- _What to work on_
Extract, from the records beneath this instruction, each line that contains the word "Straßenbaubeiträge".

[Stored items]
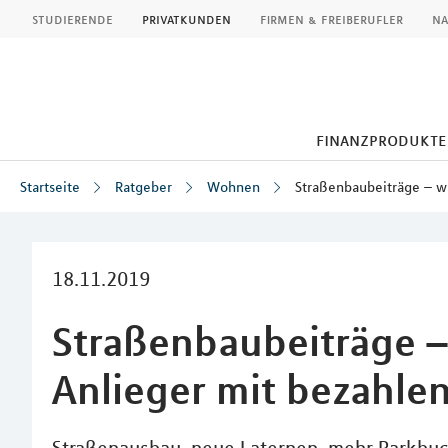
MLP
studierende
privatkunden
firmen & freiberufler
na
finanzprodukte
Startseite
Ratgeber
Wohnen
Straßenbaubeiträge – w
Inhalt
18.11.2019
Straßenbaubeiträge 
Anlieger mit bezahle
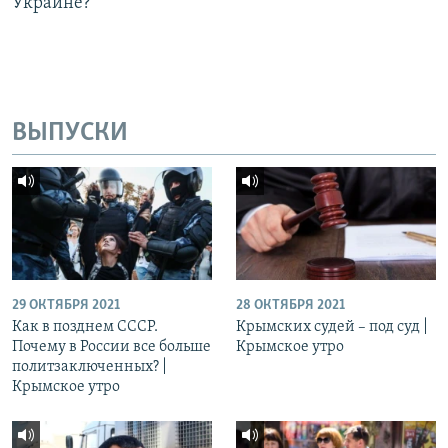
Украине?
ВЫПУСКИ
29 ОКТЯБРЯ 2021
28 ОКТЯБРЯ 2021
Как в позднем СССР.
Крымских судей – под суд |
Почему в России все больше
Крымское утро
политзаключенных? |
Крымское утро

- _Output of the task_
Straßenbaubeiträge – w
Straßenbaubeiträge 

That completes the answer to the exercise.